INSTRUCTIONS FOR THE TASK
Since only part of the material below is wanted, output exactly the lines from the one with "Vendredi de 9h à 12h et de 13h à 16h" up to and including the one with "Invita a tus amigos".

--- INPUT Enclosed Below ---

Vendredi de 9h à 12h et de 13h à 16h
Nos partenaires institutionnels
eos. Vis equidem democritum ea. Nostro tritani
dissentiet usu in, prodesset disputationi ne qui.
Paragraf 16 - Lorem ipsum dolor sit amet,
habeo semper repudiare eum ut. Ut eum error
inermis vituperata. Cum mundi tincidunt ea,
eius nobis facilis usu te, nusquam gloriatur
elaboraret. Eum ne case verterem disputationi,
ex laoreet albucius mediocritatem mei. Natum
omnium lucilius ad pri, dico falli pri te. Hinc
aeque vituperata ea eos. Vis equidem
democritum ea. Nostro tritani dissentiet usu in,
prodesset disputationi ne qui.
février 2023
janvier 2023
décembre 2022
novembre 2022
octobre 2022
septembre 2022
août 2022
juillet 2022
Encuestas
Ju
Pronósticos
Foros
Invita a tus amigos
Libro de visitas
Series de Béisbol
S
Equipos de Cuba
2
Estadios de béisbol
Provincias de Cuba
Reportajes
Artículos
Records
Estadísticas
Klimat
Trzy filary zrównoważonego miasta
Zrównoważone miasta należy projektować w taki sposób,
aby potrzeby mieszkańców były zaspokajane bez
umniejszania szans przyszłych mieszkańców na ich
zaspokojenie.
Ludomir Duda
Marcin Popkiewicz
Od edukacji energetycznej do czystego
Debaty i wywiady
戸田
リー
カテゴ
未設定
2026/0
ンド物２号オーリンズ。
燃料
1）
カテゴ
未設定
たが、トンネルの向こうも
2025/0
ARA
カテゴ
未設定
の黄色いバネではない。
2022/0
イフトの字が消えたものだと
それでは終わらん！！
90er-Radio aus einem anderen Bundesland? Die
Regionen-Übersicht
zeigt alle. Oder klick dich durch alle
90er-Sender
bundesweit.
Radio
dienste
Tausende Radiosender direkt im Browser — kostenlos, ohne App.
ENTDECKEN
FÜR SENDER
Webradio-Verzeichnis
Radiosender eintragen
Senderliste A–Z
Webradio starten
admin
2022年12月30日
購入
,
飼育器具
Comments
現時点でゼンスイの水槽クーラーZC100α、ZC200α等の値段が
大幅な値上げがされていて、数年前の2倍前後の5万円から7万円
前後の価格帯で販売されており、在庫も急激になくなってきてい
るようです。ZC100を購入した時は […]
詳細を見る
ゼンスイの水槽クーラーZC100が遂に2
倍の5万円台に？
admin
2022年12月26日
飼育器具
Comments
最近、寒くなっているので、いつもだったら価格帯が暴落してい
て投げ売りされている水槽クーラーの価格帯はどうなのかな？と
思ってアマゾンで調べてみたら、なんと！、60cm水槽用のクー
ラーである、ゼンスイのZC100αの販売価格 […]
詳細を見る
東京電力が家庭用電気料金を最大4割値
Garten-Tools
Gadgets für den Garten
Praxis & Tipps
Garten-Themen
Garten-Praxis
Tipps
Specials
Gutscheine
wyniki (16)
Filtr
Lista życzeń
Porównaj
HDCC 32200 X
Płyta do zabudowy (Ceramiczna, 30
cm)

--- End of Enclosed INPUT ---
--- INPUT Enclosed Below ---

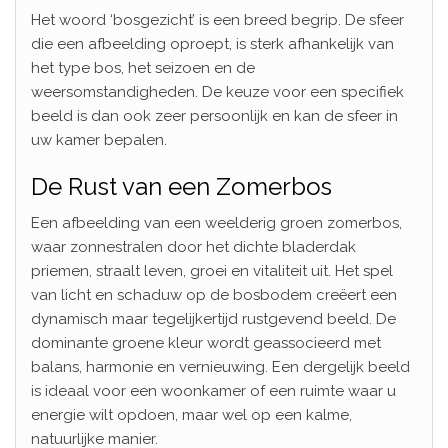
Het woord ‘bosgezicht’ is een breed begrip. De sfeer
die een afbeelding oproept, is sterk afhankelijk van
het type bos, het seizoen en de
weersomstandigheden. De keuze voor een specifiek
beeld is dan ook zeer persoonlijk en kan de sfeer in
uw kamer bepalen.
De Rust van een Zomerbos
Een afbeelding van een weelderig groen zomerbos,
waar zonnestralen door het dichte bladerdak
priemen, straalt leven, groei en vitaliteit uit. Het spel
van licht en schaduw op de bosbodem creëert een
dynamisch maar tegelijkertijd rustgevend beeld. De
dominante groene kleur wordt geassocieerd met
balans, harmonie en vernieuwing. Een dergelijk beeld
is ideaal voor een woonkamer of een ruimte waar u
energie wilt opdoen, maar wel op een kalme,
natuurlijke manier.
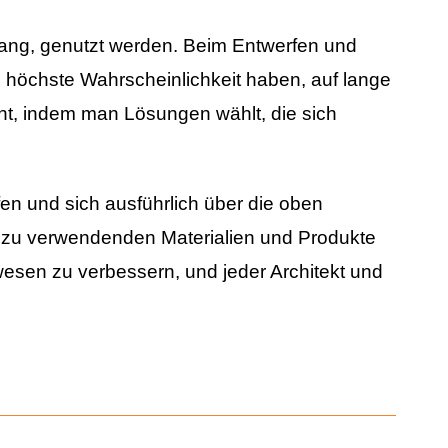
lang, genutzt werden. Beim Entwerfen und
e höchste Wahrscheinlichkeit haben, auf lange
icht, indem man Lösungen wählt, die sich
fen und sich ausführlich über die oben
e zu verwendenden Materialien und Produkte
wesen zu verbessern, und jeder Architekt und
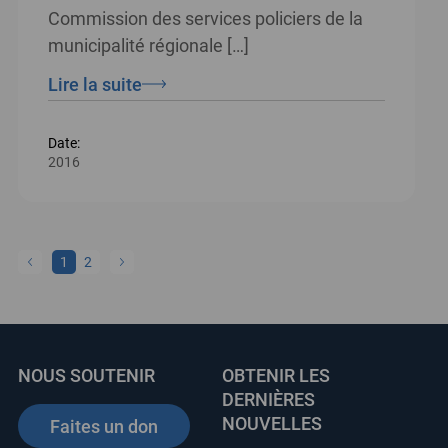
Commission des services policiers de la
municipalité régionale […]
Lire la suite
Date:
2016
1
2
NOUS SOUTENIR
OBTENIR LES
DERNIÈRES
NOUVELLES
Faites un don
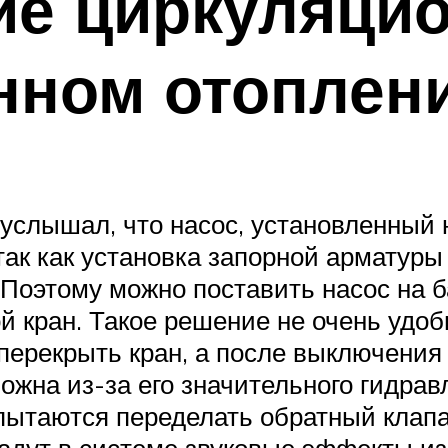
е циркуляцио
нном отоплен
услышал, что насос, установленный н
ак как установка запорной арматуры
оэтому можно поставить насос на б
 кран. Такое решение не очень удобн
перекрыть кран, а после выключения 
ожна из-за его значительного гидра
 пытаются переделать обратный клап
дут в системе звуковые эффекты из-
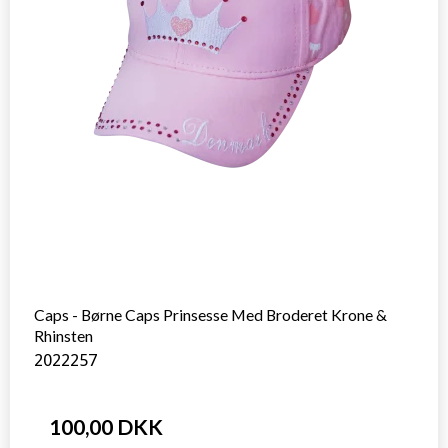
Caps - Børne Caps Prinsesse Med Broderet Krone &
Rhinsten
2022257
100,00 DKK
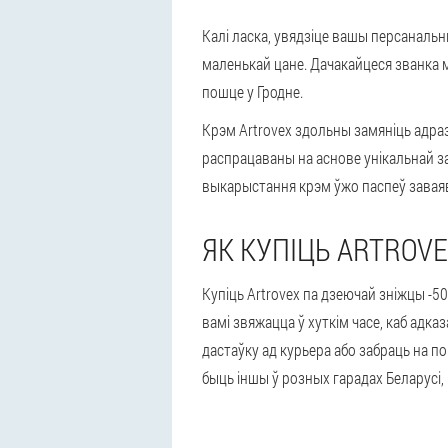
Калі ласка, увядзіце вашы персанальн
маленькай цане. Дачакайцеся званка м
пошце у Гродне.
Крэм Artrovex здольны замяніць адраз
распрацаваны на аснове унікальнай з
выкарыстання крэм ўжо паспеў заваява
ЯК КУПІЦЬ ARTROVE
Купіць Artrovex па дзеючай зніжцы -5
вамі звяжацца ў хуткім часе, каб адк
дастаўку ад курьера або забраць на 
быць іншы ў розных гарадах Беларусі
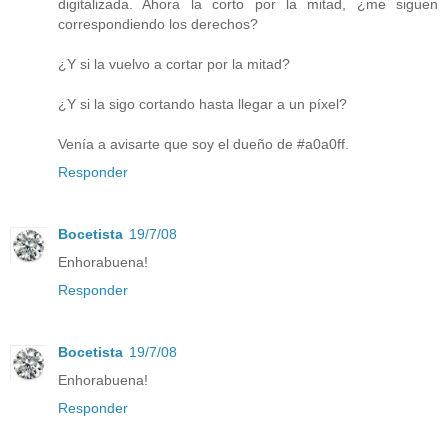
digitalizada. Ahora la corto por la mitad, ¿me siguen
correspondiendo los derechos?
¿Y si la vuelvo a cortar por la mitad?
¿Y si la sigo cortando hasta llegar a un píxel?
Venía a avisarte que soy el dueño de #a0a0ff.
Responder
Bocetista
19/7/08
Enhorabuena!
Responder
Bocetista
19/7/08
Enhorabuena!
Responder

--- End of Enclosed INPUT ---
--- INPUT Enclosed Below ---

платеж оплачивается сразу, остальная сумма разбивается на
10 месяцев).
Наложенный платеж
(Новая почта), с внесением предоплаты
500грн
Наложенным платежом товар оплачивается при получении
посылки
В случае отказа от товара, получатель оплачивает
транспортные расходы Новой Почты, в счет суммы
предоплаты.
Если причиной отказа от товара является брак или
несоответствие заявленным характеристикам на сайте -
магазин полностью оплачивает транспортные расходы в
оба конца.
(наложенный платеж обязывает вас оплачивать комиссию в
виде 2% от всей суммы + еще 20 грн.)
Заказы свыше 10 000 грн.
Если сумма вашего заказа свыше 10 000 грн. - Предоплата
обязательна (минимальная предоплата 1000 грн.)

--- End of Enclosed INPUT ---

RESPONSE
Vendredi de 9h à 12h et de 13h à 16h
Nos partenaires institutionnels
eos. Vis equidem democritum ea. Nostro tritani
dissentiet usu in, prodesset disputationi ne qui.
Paragraf 16 - Lorem ipsum dolor sit amet,
habeo semper repudiare eum ut. Ut eum error
inermis vituperata. Cum mundi tincidunt ea,
eius nobis facilis usu te, nusquam gloriatur
elaboraret. Eum ne case verterem disputationi,
ex laoreet albucius mediocritatem mei. Natum
omnium lucilius ad pri, dico falli pri te. Hinc
aeque vituperata ea eos. Vis equidem
democritum ea. Nostro tritani dissentiet usu in,
prodesset disputationi ne qui.
février 2023
janvier 2023
décembre 2022
novembre 2022
octobre 2022
septembre 2022
août 2022
juillet 2022
Encuestas
Ju
Pronósticos
Foros
Invita a tus amigos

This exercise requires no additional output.